|
Markup and XML Basics
- What is markup and why use it?
- XML and its advantages
Basic Problems of Markup
- character representation
- representation of structure and typography
- reduction to linear form
- representation of analysis, interpretation,
controversial information
- capture of ancillary information
Text Encoding
We distinguish:
-
character encoding: representation of the
characters of an alphabet or writing system
-
page encoding: representation of a pattern
of ink on a page
-
text encoding: representation of a text
with its structure and other information of
interest
Text, not Pages
Some examples:
- character encoding (ASCII, ISO 646, ISO 10646,
Unicode)
- page encoding (Postscript, TeX dvi files, PDF, RTF,
etc., etc., etc.)
- text encoding (SGML, XML)
Pages are physical objects.
Texts are abstract objects.
Markup
Markup is meta-information used to record the
structure, status, properties, or other characteristics of
a text.
A markup language is a set of conventions
governing the use of markup, especially
- what kinds of markup are allowed, where they are
allowed, and what they mean
- what kinds of markup are required and
where
- how to tell markup from content (the text
itself)
Markup Languages
A markup language must specify methods for
- representing all the characters of the
text
- marking the structure of the
text
- reducing the text to a linear order
- representing `extra-textual'
orcontextual information, e.g. analysis or
documentation
- determining whether a given document is valid or
not
SGML
SGML is the Standard Generalized Markup
Language (ISO 8879: 1986).

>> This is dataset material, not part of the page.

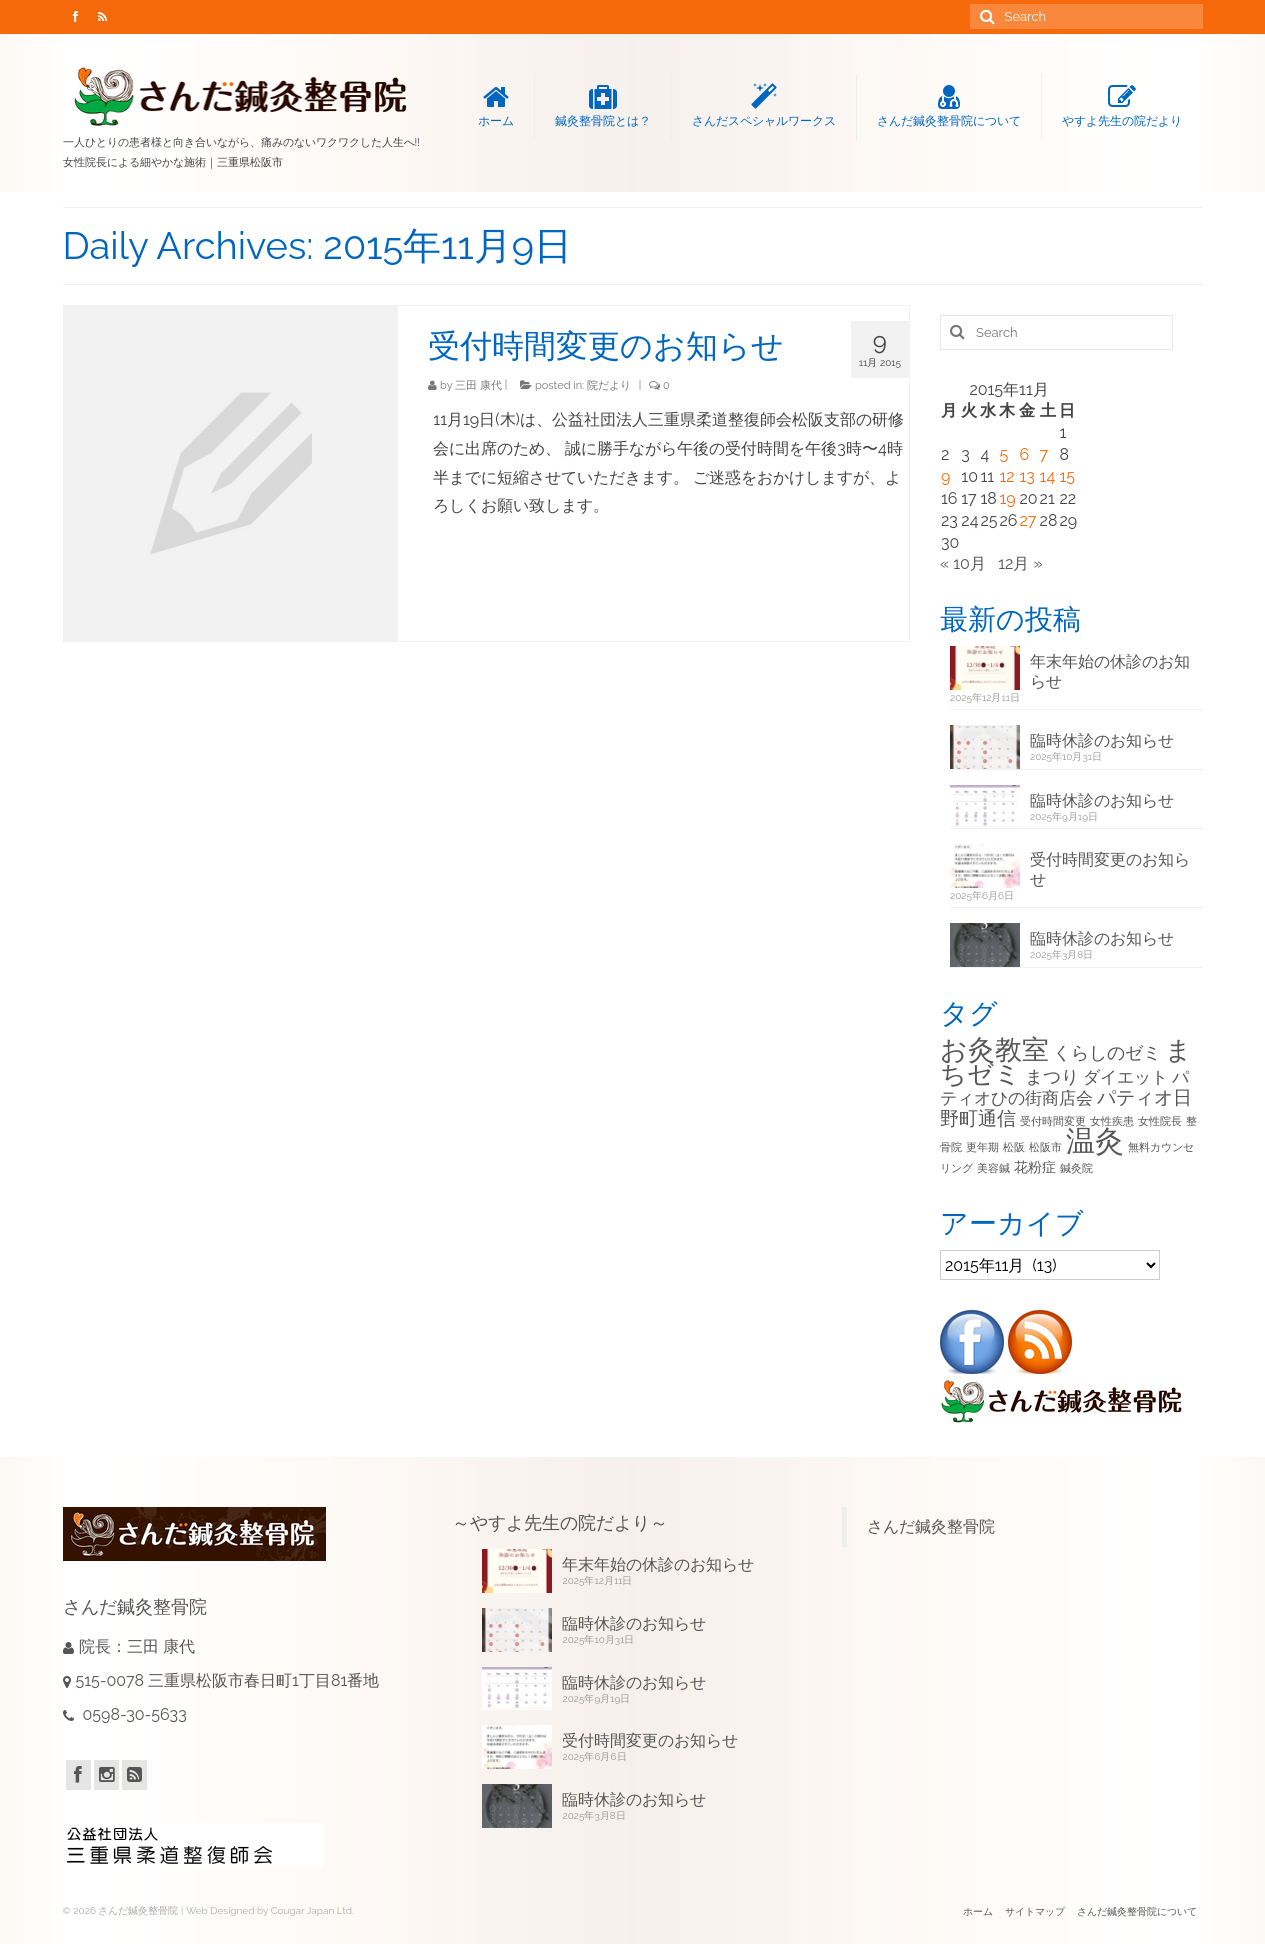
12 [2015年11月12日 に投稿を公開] (1006, 476)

It
- defines a standard abstract syntax for markup
languages, with several types of markup:
- tags, which mark occurrences of element
types
- entities
- declarations
- processing instructions
- defines methods for formal definition of markup
languages, which can
- define entities and element types
- change the standard markup delimiters
Despite its name, SGML is not a markup language, but a
metalanguage.
Goals of SGML
- separation of data from processing
specifications
- re-use of text in multiple forms by multiple
processes
- system independence and portability of data
- addition of intelligence to data
- well-defined structure
- clean interfaces for specialized notations (e.g. for
graphics)
XML
XML is the eXtendable Markup Language,
defined by the World Wide Web Consortium (W3C) as
recommendation on Feb. 10, 1998.
XML has also been added to SGML as Appendix K in 1997
under the name of WebSGML.
- XML is a simplified subset of SGML
- It leaves out many complex, but rarely used features
of SGML
- Conforming XML documents can be well-formed or
valid, SGML documents must be valid
- XML is based on Unicode, SGML on ASCII
Goals of XML
- Remove obstacles for implementations of SGML
- Establish a solid base for the Semantic Web
- portability and exchangeability of data
- Replace HTML with a more expressive markup
language
Recent developments of XML
Since its release 7 years ago, XML has seen a lot of
exciting developments. Some of them go well beyond what
used to be possible with SGML:
-
XML Namespaces allow simultaneous use of
more than one XML Vocabulary
-
XML Schemas allow the description of XML
documents using XML syntax.
-
XSL Transformations and XSL Formating
bjects allow powerful transformations and
rendering of XML documents
-
Scalable Vector Graphic (SVG) language is a
XML based vocabulary for vector graphics.
-
XML Topic Maps is an evolving standard
based on SGML Topic Maps (ISO 13250).
Adding Intelligence to Data
- management, tracking, version control
information
- hypertext links, cross-references, indexing
- annotation
- references to external figures and graphics
Major Features of XML
- text divided into elements, which can
nest
- element boundaries marked by tags
- elements carry generic type and other
attributes
-
entity references allow string substitution
for character set problems, standard boilerplate text,
and document management
- consistent use of delimiters, few special
characters
Markup within the XML Document
Everything is delimited:
- Elements by start-tags and
end-tags
- Tags by < ... > and </ ... >
- Entities by & ... ;
For example: <quote lang="fra">L'état, c'est moi!</quote>
Beware:XML is case sensitive, SGML is
not!!
XML is not:
- a standard set of required tags or data
elements
- a standard set of recommended tags or data
elements
- a user interface
- a presentation format
- a programming language
- a piece of software
XML Processing Model
During their lifetime, electronic texts are:
- created by scanning or keyboarding
- stored locally
- exchanged over network or by disk
- processed interactively (enriched)
- formatted for output in a variety of different media
and data formats.
|